**Problem details:** Which lines in the entries below contain the string "purposes"? Show each of them in full.
Start of Material provided
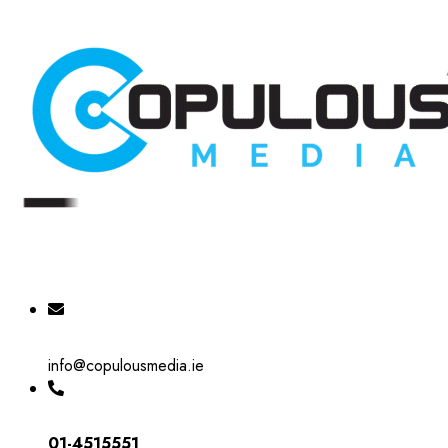
info@copulousmedia.ie
01-4515551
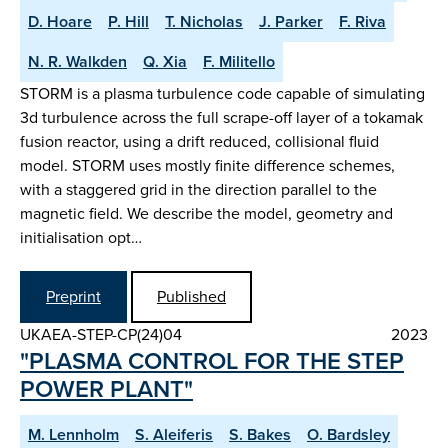
D. Hoare
P. Hill
T. Nicholas
J. Parker
F. Riva
N. R. Walkden
Q. Xia
F. Militello
STORM is a plasma turbulence code capable of simulating
3d turbulence across the full scrape-off layer of a tokamak
fusion reactor, using a drift reduced, collisional fluid
model. STORM uses mostly finite difference schemes,
with a staggered grid in the direction parallel to the
magnetic field. We describe the model, geometry and
initialisation opt…
Preprint
Published
UKAEA-STEP-CP(24)04
2023
"PLASMA CONTROL FOR THE STEP
POWER PLANT"
M. Lennholm
S. Aleiferis
S. Bakes
O. Bardsley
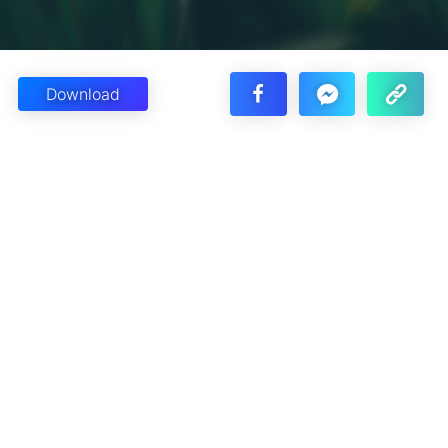
Download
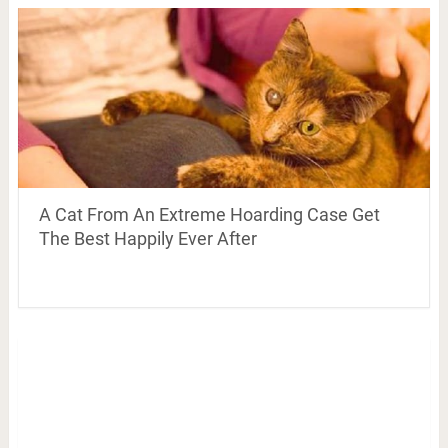
A Cat From An Extreme Hoarding Case Get
The Best Happily Ever After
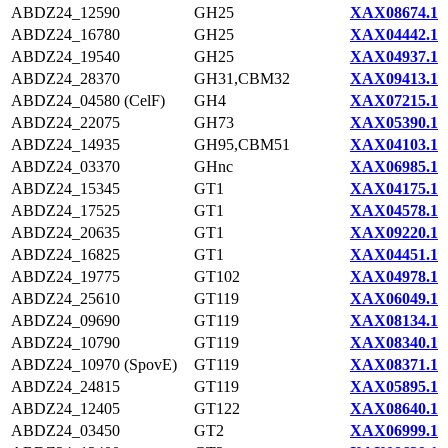
ABDZ24_12590
GH25
XAX08674.1
ABDZ24_16780
GH25
XAX04442.1
ABDZ24_19540
GH25
XAX04937.1
ABDZ24_28370
GH31,CBM32
XAX09413.1
ABDZ24_04580 (CelF)
GH4
XAX07215.1
ABDZ24_22075
GH73
XAX05390.1
ABDZ24_14935
GH95,CBM51
XAX04103.1
ABDZ24_03370
GHnc
XAX06985.1
ABDZ24_15345
GT1
XAX04175.1
ABDZ24_17525
GT1
XAX04578.1
ABDZ24_20635
GT1
XAX09220.1
ABDZ24_16825
GT1
XAX04451.1
ABDZ24_19775
GT102
XAX04978.1
ABDZ24_25610
GT119
XAX06049.1
ABDZ24_09690
GT119
XAX08134.1
ABDZ24_10790
GT119
XAX08340.1
ABDZ24_10970 (SpovE)
GT119
XAX08371.1
ABDZ24_24815
GT119
XAX05895.1
ABDZ24_12405
GT122
XAX08640.1
ABDZ24_03450
GT2
XAX06999.1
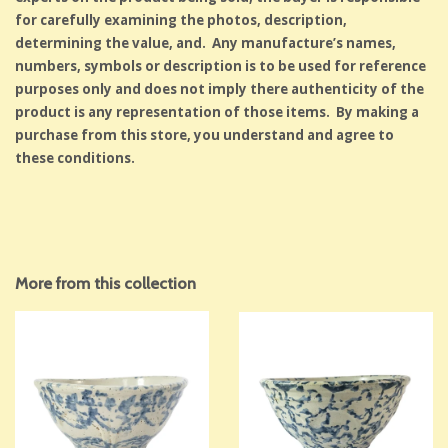
for carefully examining the photos, description,
determining the value, and. Any manufacture’s names,
numbers, symbols or description is to be used for reference
purposes only and does not imply there authenticity of the
product is any representation of those items. By making a
purchase from this store, you understand and agree to
these conditions.
More from this collection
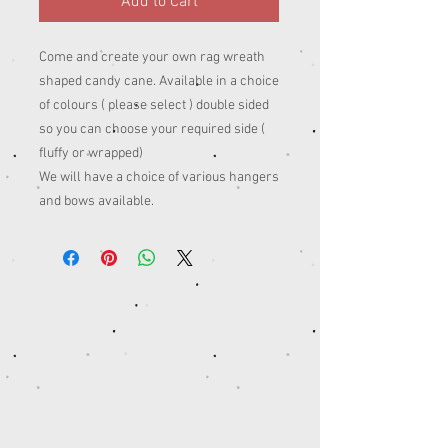
Add to Cart
Come and create your own rag wreath
shaped candy cane. Available in a choice
of colours ( please select ) double sided
so you can choose your required side (
fluffy or wrapped)
We will have a choice of various hangers
and bows available.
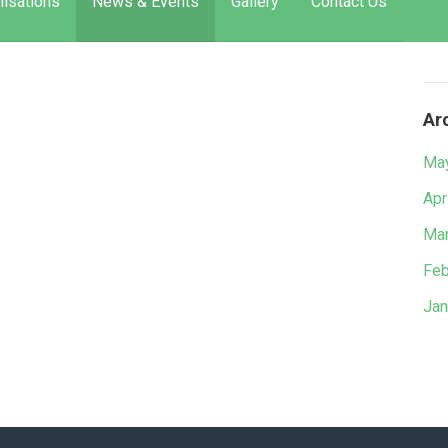
isations
News & Events
Gallery
Contact Us
Ar
Ma
Apr
Mar
Feb
Jan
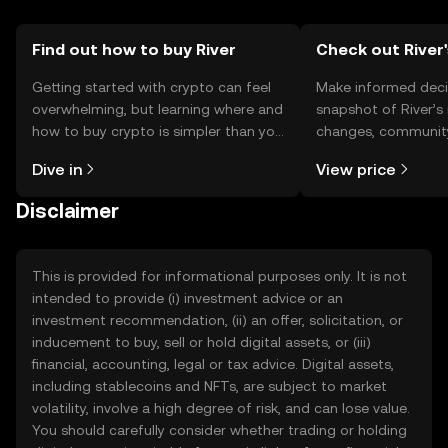
Find out how to buy River
Check out River'
Getting started with crypto can feel
Make informed deci
overwhelming, but learning where and
snapshot of River’s 
how to buy crypto is simpler than you
changes, community
might think. Kickstart your journey on
news, and more.
Dive in
View price
the OKX TR mobile app, or right here
on the web.
Disclaimer
This is provided for informational purposes only. It is not
intended to provide (i) investment advice or an
investment recommendation, (ii) an offer, solicitation, or
inducement to buy, sell or hold digital assets, or (iii)
financial, accounting, legal or tax advice. Digital assets,
including stablecoins and NFTs, are subject to market
volatility, involve a high degree of risk, and can lose value.
You should carefully consider whether trading or holding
End of Material provided
**Answer to this problem:**
purposes only and does not imply there authenticity of the
This is provided for informational purposes only. It is not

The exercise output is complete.